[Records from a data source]
··········

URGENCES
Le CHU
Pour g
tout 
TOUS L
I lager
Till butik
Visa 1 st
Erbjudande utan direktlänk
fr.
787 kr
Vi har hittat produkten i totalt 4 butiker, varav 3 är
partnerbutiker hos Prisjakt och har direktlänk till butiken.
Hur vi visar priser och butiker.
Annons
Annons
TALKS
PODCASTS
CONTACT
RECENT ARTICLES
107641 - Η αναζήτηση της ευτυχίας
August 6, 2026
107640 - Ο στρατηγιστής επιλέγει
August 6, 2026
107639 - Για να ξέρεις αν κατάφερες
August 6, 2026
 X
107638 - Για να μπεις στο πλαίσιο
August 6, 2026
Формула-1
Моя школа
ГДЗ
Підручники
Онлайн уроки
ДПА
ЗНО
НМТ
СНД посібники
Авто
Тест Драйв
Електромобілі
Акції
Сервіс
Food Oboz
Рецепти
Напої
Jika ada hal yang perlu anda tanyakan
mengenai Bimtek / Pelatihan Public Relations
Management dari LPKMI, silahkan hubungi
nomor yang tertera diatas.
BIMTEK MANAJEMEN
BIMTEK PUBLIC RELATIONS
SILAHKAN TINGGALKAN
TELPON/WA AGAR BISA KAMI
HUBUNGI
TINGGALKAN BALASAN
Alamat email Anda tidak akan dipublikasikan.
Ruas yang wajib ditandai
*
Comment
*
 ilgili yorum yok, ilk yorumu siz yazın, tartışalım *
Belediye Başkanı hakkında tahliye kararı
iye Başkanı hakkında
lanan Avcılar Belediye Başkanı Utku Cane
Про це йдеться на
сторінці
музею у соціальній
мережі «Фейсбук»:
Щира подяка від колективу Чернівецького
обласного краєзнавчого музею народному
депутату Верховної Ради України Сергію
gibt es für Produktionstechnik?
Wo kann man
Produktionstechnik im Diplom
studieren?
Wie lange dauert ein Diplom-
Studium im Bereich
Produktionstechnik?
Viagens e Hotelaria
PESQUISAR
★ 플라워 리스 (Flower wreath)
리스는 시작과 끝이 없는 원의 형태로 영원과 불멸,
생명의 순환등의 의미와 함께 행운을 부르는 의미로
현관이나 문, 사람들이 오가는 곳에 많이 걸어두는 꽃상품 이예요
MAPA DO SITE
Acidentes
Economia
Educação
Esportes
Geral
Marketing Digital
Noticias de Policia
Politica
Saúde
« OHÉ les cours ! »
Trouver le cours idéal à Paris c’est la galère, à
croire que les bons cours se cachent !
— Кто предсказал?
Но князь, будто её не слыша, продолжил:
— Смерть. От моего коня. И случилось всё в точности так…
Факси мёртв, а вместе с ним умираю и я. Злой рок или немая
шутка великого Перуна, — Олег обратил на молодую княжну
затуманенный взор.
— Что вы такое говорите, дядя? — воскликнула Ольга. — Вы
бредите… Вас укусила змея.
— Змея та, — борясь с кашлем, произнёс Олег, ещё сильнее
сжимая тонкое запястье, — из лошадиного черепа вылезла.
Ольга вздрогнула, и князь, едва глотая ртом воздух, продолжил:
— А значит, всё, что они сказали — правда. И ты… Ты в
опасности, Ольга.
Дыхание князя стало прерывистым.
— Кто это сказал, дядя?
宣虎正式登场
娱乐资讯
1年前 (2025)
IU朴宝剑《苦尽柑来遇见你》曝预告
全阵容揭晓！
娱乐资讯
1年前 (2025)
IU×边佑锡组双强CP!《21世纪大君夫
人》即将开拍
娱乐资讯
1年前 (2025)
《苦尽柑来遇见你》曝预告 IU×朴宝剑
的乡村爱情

··········

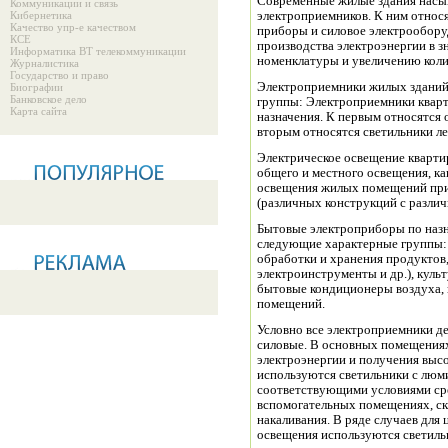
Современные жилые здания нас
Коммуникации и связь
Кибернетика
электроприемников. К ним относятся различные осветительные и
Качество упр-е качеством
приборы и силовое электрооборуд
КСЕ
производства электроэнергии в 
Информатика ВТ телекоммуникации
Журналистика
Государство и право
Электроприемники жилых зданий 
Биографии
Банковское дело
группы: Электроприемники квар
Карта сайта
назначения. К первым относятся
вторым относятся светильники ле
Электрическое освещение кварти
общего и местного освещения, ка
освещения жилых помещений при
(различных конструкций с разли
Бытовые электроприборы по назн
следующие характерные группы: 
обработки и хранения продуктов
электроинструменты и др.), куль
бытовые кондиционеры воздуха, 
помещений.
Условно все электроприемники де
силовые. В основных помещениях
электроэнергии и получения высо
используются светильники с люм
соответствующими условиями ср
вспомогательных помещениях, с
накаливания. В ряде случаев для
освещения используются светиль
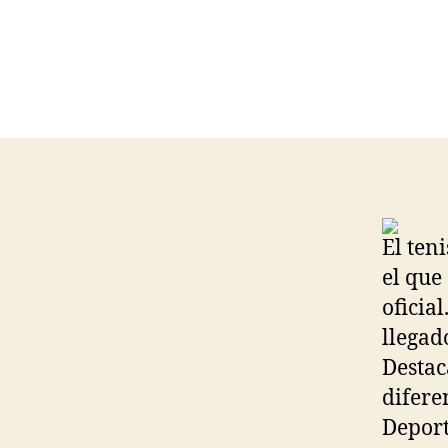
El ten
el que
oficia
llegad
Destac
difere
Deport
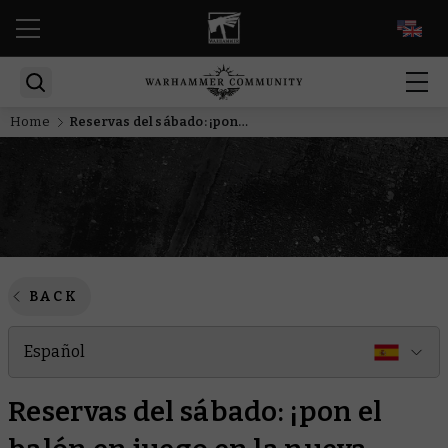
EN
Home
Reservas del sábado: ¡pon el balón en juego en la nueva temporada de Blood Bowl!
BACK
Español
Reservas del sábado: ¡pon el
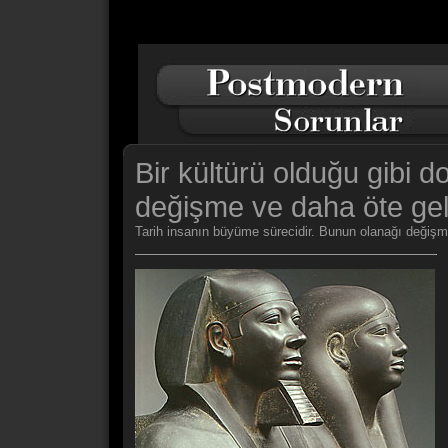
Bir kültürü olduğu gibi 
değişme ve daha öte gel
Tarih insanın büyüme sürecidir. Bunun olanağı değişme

··········

• _What is needed_:
Which lines hold the word "Başkanı"? Copy each of them from the records.

• _Solution to the problem_:
Belediye Başkanı hakkında tahliye kararı
iye Başkanı hakkında
lanan Avcılar Belediye Başkanı Utku Cane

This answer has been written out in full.